Die Unklarheiten in den Geburtsdaten des Sohnes konnte sie allein mit ihrem attraktiven Aussehen aber auch nicht beiseite räumen. Auf Nachfragen erklärte sie die Unsicherheit darüber lapidar mit Nachlässigkeiten der seinerzeit zuständigen Kirchenschreiber.
Man könnte auch sagen, sie hatte das Thema für sich mit solchen Erklärungen abgetan. Selbstherrlich, und ohne einen Widerspruch zu dulden.
Schließlich war sie die Gräfin von New York.
Jedenfalls nannte sie sich so. Und viele in der New Yorker Gesellschaft taten das ebenfalls.
Sie jedenfalls glaubte, dank ihrer Autorität die Leute mit dieser expliziten Schuldzuweisung überzeugen zu können.
Die breite Öffentlichkeit konnte sie jedoch mit dieser dürftigen und immer spröde vorgetragenen Erklärung zur Identität ihres Sohnes nicht zufriedenstellen.

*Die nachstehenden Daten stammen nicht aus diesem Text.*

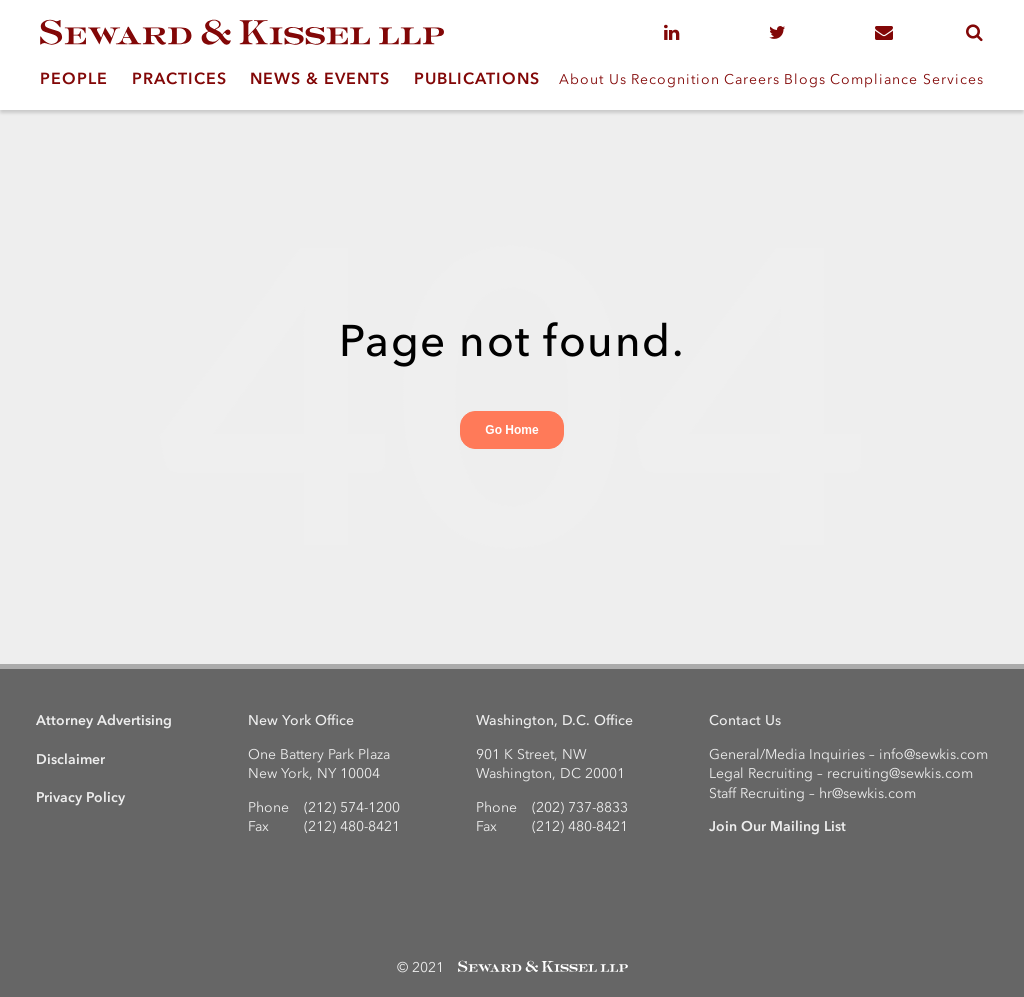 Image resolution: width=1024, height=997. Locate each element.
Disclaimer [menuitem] (70, 759)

Die Geschwister von Dorian Freyman waren in der Gesellschaft weit weniger präsent, als seine Eltern und er selber es waren. Sieht man einmal von dem guten Namen ab, den sich sein älterer Bruder, der 1933 verstorbene John Freyman in der Welt der Pferdezucht erworben hatte.
Politisch aber waren die beiden Schwestern und der Bruder des Senators bisher nie besonders in Erscheinung getreten.

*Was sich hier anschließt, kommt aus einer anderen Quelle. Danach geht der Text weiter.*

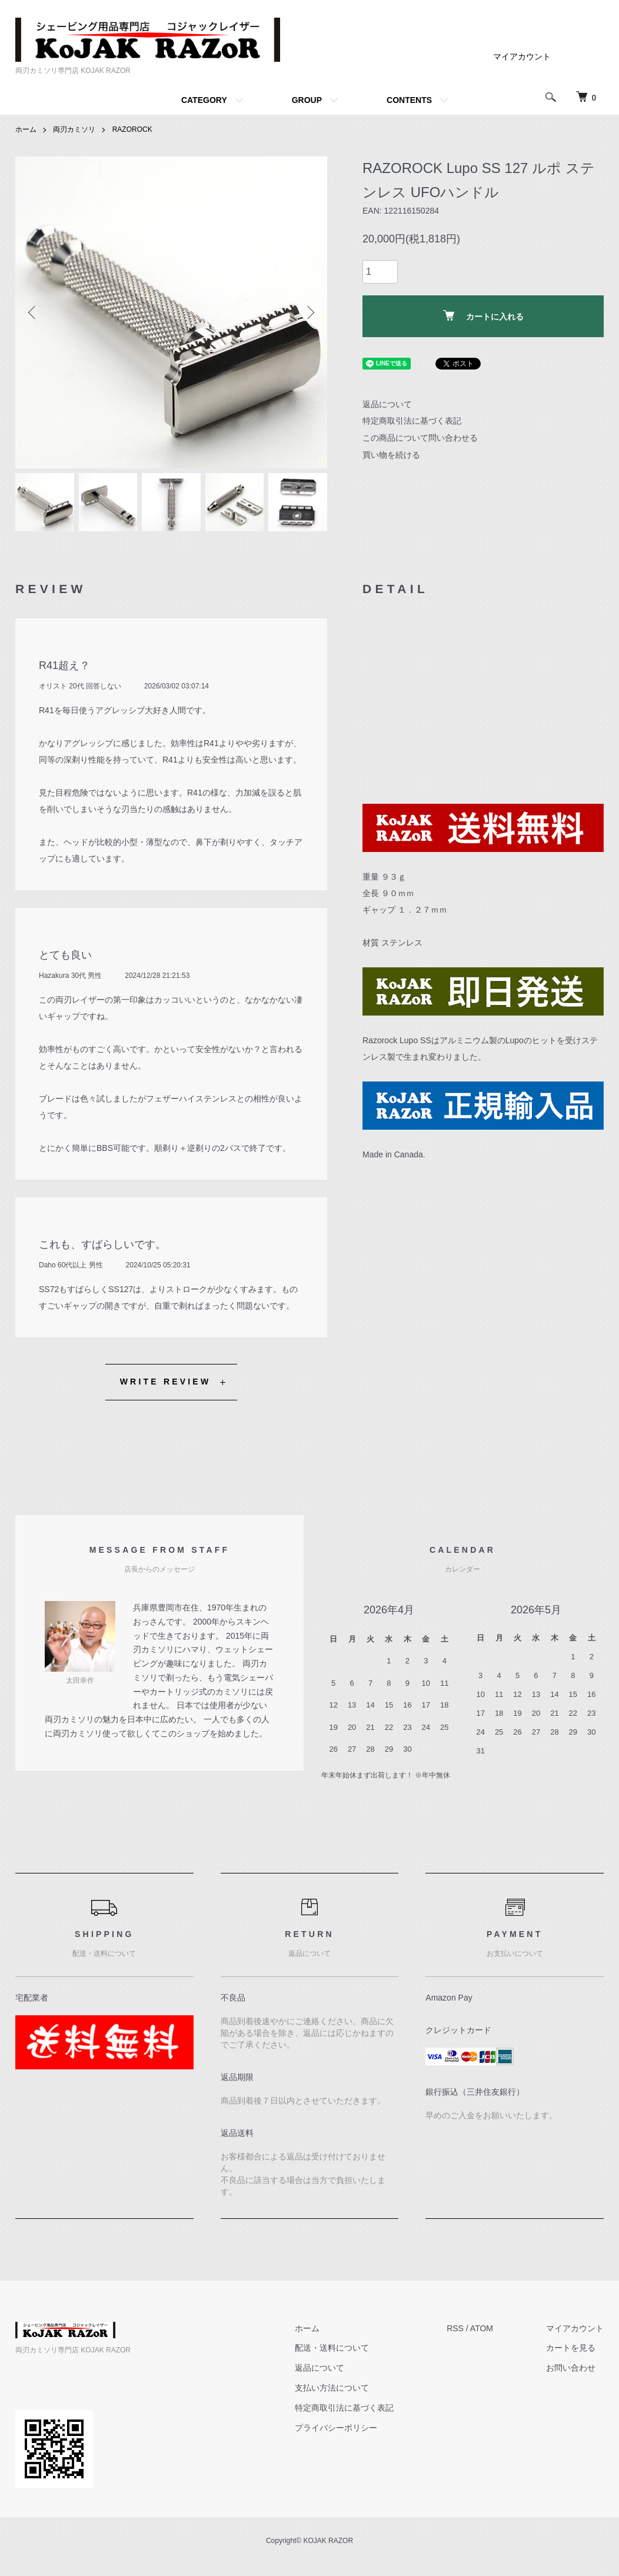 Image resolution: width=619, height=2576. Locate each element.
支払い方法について (332, 2387)
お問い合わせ (570, 2367)
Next (309, 312)
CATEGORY (204, 100)
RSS (455, 2328)
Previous (33, 312)
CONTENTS (409, 100)
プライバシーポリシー (336, 2427)
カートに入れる (483, 315)
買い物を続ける (391, 455)
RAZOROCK (132, 129)
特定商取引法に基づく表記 (411, 420)
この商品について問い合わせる (420, 437)
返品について (387, 404)
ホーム (25, 129)
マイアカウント (522, 56)
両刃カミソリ (74, 129)
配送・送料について (332, 2347)
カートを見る (570, 2347)
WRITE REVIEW (165, 1381)
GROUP (307, 100)
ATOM (481, 2328)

Auch sie hatten nichts zur Aufklärung der Ungereimtheiten über die Umstände der Geburt ihres viel jüngeren Bruders beitragen können, oder wollen.
Natürlich wussten die Geschwister, dass Dorian aus dem Waisenhaus zu ihnen ins Haus gekommen war. Aber sie respektierten zu jenem Zeitpunkt den Wunsch ihrer Mutter, den Jungen als echtes Familienmitglied anzuerkennen und ihn als Sohn von Joseph Freyman auszugeben.

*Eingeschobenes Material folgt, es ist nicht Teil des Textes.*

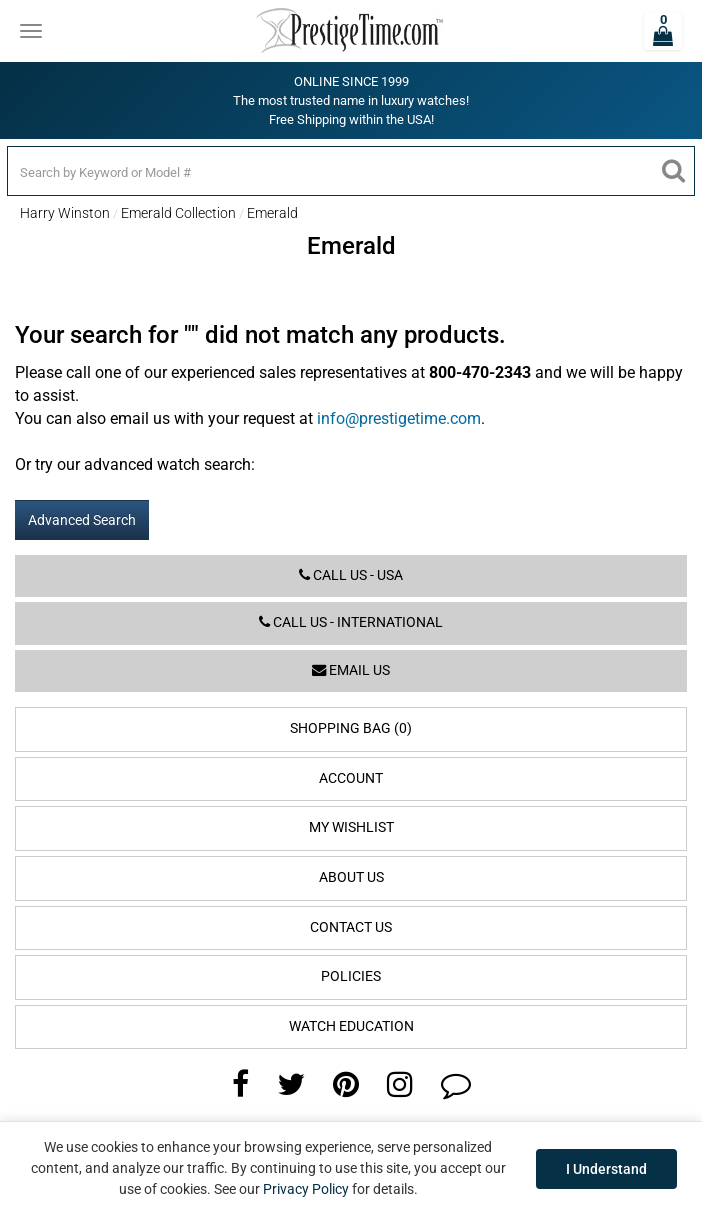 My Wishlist (351, 827)
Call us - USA (351, 575)
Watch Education (351, 1026)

Sie wurden gewahr, wie sehr sie ihn vergötterte und stimmten schließlich einhellig der für sie unbedeutenden Korrektur seines Lebenslaufes zu.
Es schadete ja auch niemandem.
Daher schlossen sie sich auch bei sporadischen Anfragen der Presse zu dem ungeliebten Thema solidarisch der Erklärung der Gräfin an: vermutlich Schludrigkeiten bei den pastoralen Schreibkräften.
Der Hauptangriffspunkt seiner politischen Kontrahenten war und blieb darum auch immer das Geheimnis um Dorian Freymans tatsächliches Alter und die damit zwangsläufig verbundene Unklarheit über seine wahre Abstammung. Denn an ein medizinisches Wunder glaubte niemand.
Tote können keine Kinder zeugen. Eine Geburt ohne physische Zeugung? So etwas glaubten selbst die Katholiken im Lande nicht, obwohl ihre Religion maßgebend auf solch Abwegigkeit aufbaut.
Und wenn er wirklich erst vier Jahre nach dem Tode seines Vaters auf die Welt gekommen war? Dann war dieser Vater eben nicht sein Vater. Punkt.
So einfach war das. Aber wenn es so war, wer war er dann? Wer war dieser Dorian Freyman?
Das war die alles entscheidende Frage. Alles andere, außer dieser nebulösen Angelegenheit, geriet in seinem politischen Leben mehr oder weniger zur Nebensache.